Now, some things I'm doing differently tonight:  I'm sautéing the onions with the Earth Balance instead of roasting them, because I forgot to chop up an onion when I was peeling and cutting up the squash.  Secondly, I am not using fresh sage leaves.  Instead, I'm adding about 1½ teaspoons of dried sage when I add the pasta.  I think that is all the changes.  I'll post again if I make any others.




Thursday, October 20, 2011

Considering my eating has not been all that disciplined in the last three months, I should not be surprised when I weigh tomorrow.  I don't think I've lost any more weight, even though I hope I have.  Just a couple of pounds less would be nice.

Another person's success story

Beyond Willpower: One Year Anniversary and an update 

This lady has lost quite a bit of weight since going vegan.  I have lost about 26 pounds.  I just wish it would come off faster.

Monday, October 17, 2011

Eating vegan - a new beginning

I'm too late for the Vegan Month of Food (Vegan MoFo), but I can add a few things here and there, and chronicle my journey into the heart of veganness.

I've been vegan since March of this year (2011 just to be sure).
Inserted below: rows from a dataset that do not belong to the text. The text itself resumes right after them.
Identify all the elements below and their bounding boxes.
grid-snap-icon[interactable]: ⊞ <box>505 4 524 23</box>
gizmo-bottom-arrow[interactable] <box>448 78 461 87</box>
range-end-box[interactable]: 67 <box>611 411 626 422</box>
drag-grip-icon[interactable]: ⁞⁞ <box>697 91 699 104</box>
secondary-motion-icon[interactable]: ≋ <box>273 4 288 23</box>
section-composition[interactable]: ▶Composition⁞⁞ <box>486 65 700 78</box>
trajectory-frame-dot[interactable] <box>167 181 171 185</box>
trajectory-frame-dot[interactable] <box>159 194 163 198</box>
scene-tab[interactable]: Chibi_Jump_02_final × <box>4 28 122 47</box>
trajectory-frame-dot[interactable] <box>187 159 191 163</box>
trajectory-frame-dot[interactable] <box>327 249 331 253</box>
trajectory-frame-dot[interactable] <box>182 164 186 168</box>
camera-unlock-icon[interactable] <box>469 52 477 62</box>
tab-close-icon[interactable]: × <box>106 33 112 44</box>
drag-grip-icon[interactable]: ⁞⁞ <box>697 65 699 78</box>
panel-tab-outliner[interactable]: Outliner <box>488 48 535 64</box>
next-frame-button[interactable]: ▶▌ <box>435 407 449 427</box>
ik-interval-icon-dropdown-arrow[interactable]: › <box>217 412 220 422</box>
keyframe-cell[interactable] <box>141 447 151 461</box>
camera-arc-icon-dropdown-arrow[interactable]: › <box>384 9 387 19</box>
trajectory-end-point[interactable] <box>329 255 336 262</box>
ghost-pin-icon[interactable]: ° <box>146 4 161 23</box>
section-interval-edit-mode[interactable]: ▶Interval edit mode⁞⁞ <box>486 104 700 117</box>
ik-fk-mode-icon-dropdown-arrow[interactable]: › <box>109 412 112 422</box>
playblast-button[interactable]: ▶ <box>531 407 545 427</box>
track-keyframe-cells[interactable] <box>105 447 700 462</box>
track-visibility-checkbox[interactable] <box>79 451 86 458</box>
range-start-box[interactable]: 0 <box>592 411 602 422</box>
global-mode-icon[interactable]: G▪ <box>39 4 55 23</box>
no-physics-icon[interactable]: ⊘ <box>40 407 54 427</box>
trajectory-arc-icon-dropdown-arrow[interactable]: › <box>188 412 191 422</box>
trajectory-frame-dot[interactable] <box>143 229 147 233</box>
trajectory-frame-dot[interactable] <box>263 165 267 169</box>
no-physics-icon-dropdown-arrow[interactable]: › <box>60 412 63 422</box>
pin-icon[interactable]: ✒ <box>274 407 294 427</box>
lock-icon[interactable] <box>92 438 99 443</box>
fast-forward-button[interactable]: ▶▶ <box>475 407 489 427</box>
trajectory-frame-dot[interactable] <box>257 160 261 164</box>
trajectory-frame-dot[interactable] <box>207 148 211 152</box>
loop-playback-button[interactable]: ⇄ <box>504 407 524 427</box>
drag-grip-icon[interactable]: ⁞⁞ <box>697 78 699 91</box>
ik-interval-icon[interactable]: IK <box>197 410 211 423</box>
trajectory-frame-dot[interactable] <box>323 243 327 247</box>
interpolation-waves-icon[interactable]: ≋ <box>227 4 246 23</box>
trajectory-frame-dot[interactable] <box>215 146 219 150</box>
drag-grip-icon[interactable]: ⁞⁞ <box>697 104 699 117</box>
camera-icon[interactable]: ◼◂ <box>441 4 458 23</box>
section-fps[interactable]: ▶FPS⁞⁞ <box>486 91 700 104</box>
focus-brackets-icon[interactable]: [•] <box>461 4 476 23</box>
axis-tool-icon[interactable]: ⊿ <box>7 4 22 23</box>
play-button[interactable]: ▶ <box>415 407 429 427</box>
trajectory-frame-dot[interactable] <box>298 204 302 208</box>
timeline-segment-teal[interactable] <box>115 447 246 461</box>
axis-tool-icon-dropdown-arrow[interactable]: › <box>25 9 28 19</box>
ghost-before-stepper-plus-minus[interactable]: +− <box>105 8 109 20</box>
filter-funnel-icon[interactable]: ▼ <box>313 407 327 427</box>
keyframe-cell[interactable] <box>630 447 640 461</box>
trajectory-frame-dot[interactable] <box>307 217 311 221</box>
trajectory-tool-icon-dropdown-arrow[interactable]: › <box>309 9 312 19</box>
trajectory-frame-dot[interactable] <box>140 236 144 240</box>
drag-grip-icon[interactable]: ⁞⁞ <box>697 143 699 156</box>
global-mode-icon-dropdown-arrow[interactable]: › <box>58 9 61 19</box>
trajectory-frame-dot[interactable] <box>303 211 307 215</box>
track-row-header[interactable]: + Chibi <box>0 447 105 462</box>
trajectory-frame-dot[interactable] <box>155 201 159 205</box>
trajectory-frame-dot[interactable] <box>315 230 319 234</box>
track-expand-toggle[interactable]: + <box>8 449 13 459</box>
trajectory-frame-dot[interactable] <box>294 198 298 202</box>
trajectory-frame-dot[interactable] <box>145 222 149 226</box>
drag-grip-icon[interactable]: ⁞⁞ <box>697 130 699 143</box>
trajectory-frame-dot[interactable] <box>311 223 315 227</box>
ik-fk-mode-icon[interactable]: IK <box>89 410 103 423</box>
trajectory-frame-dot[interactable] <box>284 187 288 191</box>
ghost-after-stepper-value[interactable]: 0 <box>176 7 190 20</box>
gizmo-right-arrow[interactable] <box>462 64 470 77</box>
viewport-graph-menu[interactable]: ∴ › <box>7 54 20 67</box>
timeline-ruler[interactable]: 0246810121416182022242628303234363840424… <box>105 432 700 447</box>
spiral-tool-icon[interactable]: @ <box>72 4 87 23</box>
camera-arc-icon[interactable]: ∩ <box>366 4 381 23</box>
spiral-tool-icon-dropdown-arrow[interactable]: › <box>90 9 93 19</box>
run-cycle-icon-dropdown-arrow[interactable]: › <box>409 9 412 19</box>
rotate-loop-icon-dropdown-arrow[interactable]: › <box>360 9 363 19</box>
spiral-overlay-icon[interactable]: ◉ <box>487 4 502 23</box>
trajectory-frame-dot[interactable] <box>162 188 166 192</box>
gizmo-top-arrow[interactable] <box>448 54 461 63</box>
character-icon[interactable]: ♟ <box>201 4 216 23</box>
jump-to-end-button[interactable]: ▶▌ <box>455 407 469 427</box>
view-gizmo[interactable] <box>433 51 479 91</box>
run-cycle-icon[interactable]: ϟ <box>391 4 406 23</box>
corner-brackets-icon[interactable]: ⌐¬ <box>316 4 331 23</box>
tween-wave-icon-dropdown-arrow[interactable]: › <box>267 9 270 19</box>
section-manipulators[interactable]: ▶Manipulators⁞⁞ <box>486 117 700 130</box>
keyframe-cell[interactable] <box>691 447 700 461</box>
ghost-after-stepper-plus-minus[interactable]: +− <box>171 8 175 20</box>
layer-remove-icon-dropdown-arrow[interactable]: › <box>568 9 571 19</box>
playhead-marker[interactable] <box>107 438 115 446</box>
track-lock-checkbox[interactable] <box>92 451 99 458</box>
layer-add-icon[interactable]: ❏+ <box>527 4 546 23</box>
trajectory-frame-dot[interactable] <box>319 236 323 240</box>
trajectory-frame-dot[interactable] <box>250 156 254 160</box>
I remember the last time I ate meat. I've had some slip-ups into stuff that had egg or cheese ingredients, but those can be counted on less than one hand. Fortunately, most people are really supportive, and tell me right off if something has animal ingredients in it. Though I started out doing this for health reasons, I realize now, I'm staying for the animals. If I don't eat cats, dogs or rabbits, why should I eat chickens, pigs or cows? They too have a face.

Anyway...

Vegan Gado-Gado


Ingredients



  • 1 tablespoon canola or peanut oil

  • 2 cloves garlic—finely chopped or pressed

  • 1 medium onion, minced

  • 1 cup coconut milk or other skim milk or soy milk

  • 1 cup water

  • 6 tablespoons natural peanut butter

  • 4 tablespoons soy sauce

  • 4 teaspoons brown sugar

  • ½ teaspoon sambal oelek (Indonesian chili sauce) (substitute hot sauce if you do not have the sambal oelek)

  • 1 tablespoon lemon juice

Steamed veggies such as chopped cabbage, broccoli, cooked cubed potatoes, boiled eggs, raw bean sprouts (carrots are not very authentic, but I like them anyway) Use what you have on hand. I've also tried it with rice, and with pasta.


Directions
HEAT the oil in a frying pan over a medium heat. Cook the garlic for 1 minute, stirring constantly to brown. ADD the remaining ingredients, except the lemon juice, and bring to the boil. Reduce the heat and simmer for 10 to 15 minutes, uncovered, stirring regularly until the sauce reaches a creamy consistency. ADD the lemon juice, and stir to combine.
Once ready, pour over vegetables, and ENJOY!

Our family has this about once a week, and my kids LOVE IT.